Plany świetlanej przyszłości bez dzieci
Dość szybko zaczęło się robić między nami poważnie. Niemal błyskawicznie zamieszkaliśmy razem. Zawsze śmiałam się, że nie jest to szaleństwo, ale w tym wieku już rozsądek. Świetnie się dogadywaliśmy i mieliśmy apetyt na więcej. Chcieliśmy kupić dom i urządzić go po swojemu. Ja pracowałam zdalnie, a Patryk miał plan również przejść na ten tryb. W związku z tym myśleliśmy również o tym, aby część czasu pracować z zagranicy, na przykład z Hiszpanii. Wydawało się, że czeka nas naprawdę świetlana przyszłość – pełna miłości i zrozumienia i bardzo wygodna. W końcu nie planowaliśmy mieć dzieci, które mogłyby w jakiś sposób nas do czegoś uwiązać. Czasem rozmawialiśmy na ten temat – Patryk chciał utwierdzić się, że na pewno nie chcę mieć dzieci. Czasem dopytywał też o motywację, chociaż wielokrotnie tłumaczyłam mu tę kwestię. Byłam jednak cierpliwa – wiedziałam, że ma prawo poznać dogłębnie moje przekonania na ten temat. Byłam pewna, że wszystko jest w porządku i nic nie jest w stanie tego zepsuć. Do czasu.
Jeśli nie dasz mi dziecka, to odejdę
Pewnego dnia Patryk powiedział mi, że jednak nie jest w stanie żyć tylko ze mną. Marzy o dzieciach i jeżeli ja ich mu nie dam, to odejdzie. Zdębiałam. Przez dwa lata wielokrotnie przegadywaliśmy tę kwestie i byłam pewna, że jest tego samego zdania co ja. Zawsze szanował moją opinię – nie tylko na ten temat. Byłam naprawdę zdruzgotana i od razu powiedziałam mu, że na pewno nie zajdę w ciążę, tylko dlatego, że on tak chce. Po prostu macierzyństwo unieszczęśliwiłoby mnie, jego i nowonarodzone dziecko. Przez kolejne dni praktycznie ze sobą nie rozmawialiśmy. Próbowałam poruszać ten temat i dojść do jakiegoś kompromisu. Wiedziałam jednak, że jeżeli mówi prawdę, to nie jesteśmy w stanie się w tej kwestii pogodzić. Tutaj nie ma słusznego rozwiązania.

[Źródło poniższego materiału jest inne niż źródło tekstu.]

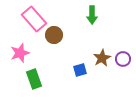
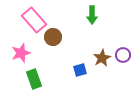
pink rectangle: moved 1 px down
brown circle: moved 1 px left, 2 px down
pink star: moved 1 px right
purple circle: moved 4 px up
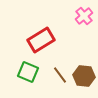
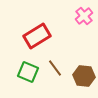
red rectangle: moved 4 px left, 4 px up
brown line: moved 5 px left, 7 px up
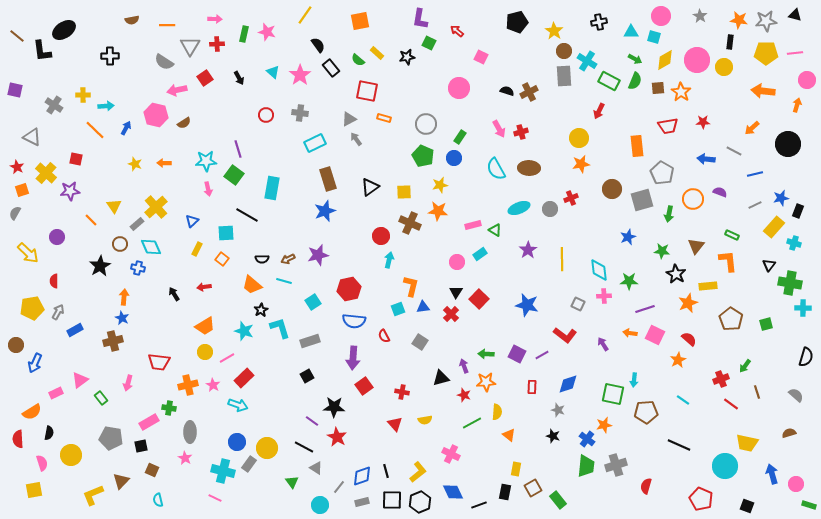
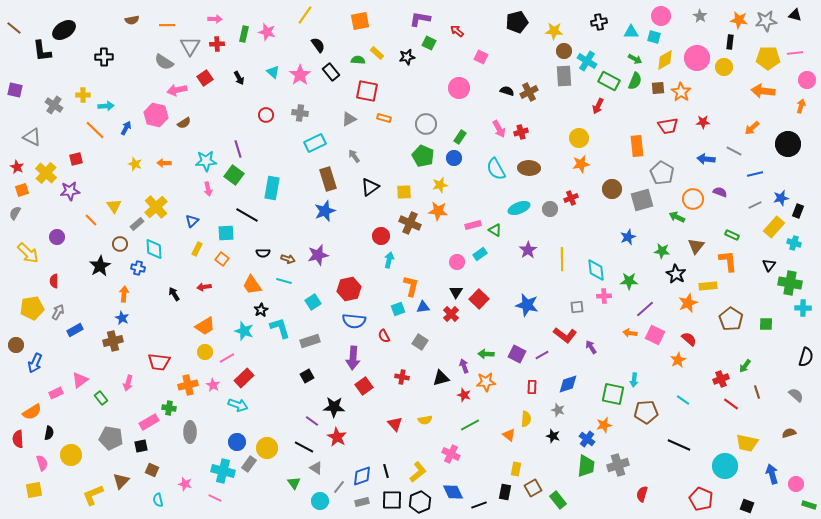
purple L-shape at (420, 19): rotated 90 degrees clockwise
yellow star at (554, 31): rotated 30 degrees counterclockwise
brown line at (17, 36): moved 3 px left, 8 px up
yellow pentagon at (766, 53): moved 2 px right, 5 px down
black cross at (110, 56): moved 6 px left, 1 px down
green semicircle at (358, 60): rotated 144 degrees clockwise
pink circle at (697, 60): moved 2 px up
black rectangle at (331, 68): moved 4 px down
orange arrow at (797, 105): moved 4 px right, 1 px down
red arrow at (599, 111): moved 1 px left, 5 px up
gray arrow at (356, 139): moved 2 px left, 17 px down
red square at (76, 159): rotated 24 degrees counterclockwise
green arrow at (669, 214): moved 8 px right, 3 px down; rotated 105 degrees clockwise
cyan diamond at (151, 247): moved 3 px right, 2 px down; rotated 20 degrees clockwise
black semicircle at (262, 259): moved 1 px right, 6 px up
brown arrow at (288, 259): rotated 136 degrees counterclockwise
cyan diamond at (599, 270): moved 3 px left
orange trapezoid at (252, 285): rotated 15 degrees clockwise
orange arrow at (124, 297): moved 3 px up
gray square at (578, 304): moved 1 px left, 3 px down; rotated 32 degrees counterclockwise
purple line at (645, 309): rotated 24 degrees counterclockwise
green square at (766, 324): rotated 16 degrees clockwise
purple arrow at (603, 344): moved 12 px left, 3 px down
red cross at (402, 392): moved 15 px up
yellow semicircle at (497, 412): moved 29 px right, 7 px down
green line at (472, 423): moved 2 px left, 2 px down
pink star at (185, 458): moved 26 px down; rotated 16 degrees counterclockwise
gray cross at (616, 465): moved 2 px right
green triangle at (292, 482): moved 2 px right, 1 px down
red semicircle at (646, 486): moved 4 px left, 8 px down
cyan circle at (320, 505): moved 4 px up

Chyba, że mówimy o rozstaniu, które dla mnie oznaczałoby wielką tragedię. Niestety do niego doszło. Po kilku tygodniach marazmu między nami, Patryk spakował się i wyprowadził. Potem mieliśmy kontakt jeszcze kilka razy, aby dogadać kwestie typowe przy rozstaniu – podział rzeczy, rozliczenia finansowe i tak dalej. Wzięłam dłuższy urlop i przez ten czas uczęszczałam na terapię. Dziś czuję się lepiej i wiem, że dla żadnego mężczyzny nie jestem w stanie zajść w ciążę. Boję się jednak wchodzić w nową relację, gdyż nigdy nie będę mieć pewności, że sytuacja się nie powtórzy.